Gun-related riders, they complained, "prevent the Centers for Disease Control and the National Institutes of Health from conducting research on the causes of gun violence. They restrict law enforcement's ability to track and combat the spread of illegal guns. And they harm efforts to reduce and prevent gun violence."
They added: "The American people deserve an open debate on these backdoor legislative tactics that do nothing but make our communities less safe."
Of course, how policy riders will fare in the 2015 process is still unclear, as is whether Congress can actually complete 12 spending bills. The two 2015 appropriations bills now written and set for a vote next week both include several riders, though nothing controversial has surfaced yet.
For instance, The MilCon-VA bill includes a direction limiting "the use of funds for publicity of propaganda designed to support or defeat legislation pending before Congress." And the Legislative Branch bill includes a prohibition on funds used by the Congressional Research Service "to publish or prepare material to be issued by the Library of Congress unless approved by the appropriate committees."
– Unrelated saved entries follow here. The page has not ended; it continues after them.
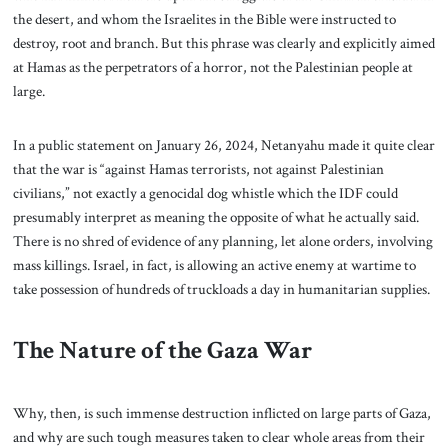
the desert, and whom the Israelites in the Bible were instructed to
destroy, root and branch. But this phrase was clearly and explicitly aimed
at Hamas as the perpetrators of a horror, not the Palestinian people at
large.
In a public statement on January 26, 2024, Netanyahu made it quite clear
that the war is “against Hamas terrorists, not against Palestinian
civilians,” not exactly a genocidal dog whistle which the IDF could
presumably interpret as meaning the opposite of what he actually said.
There is no shred of evidence of any planning, let alone orders, involving
mass killings. Israel, in fact, is allowing an active enemy at wartime to
take possession of hundreds of truckloads a day in humanitarian supplies.
The Nature of the Gaza War
Why, then, is such immense destruction inflicted on large parts of Gaza,
and why are such tough measures taken to clear whole areas from their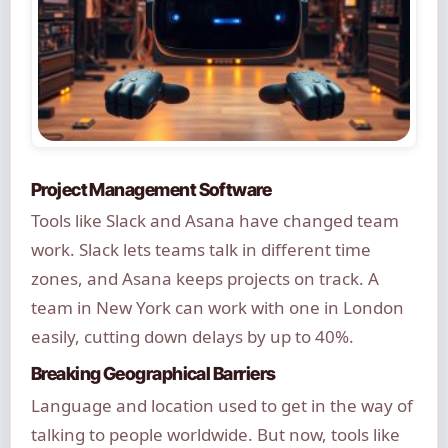
Project Management Software
Tools like Slack and Asana have changed team
work. Slack lets teams talk in different time
zones, and Asana keeps projects on track. A
team in New York can work with one in London
easily, cutting down delays by up to 40%.
Breaking Geographical Barriers
Language and location used to get in the way of
talking to people worldwide. But now, tools like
The price tag of the Legislative Branch bill, which would continue the salary freeze for Congress in place since 2010, is described by the Appropriations Committee as $3.3 billion (excluding Senate-only items). This is the same as the fiscal 2014 level, and it is $122.5 million below the president's request.
The MilCon-VA bill provides $71.5 billion in discretionary funding, which is $1.8 billion below the 2014 level. While it provides less funding for military construction, it increases funding to veterans programs by $1.5 billion.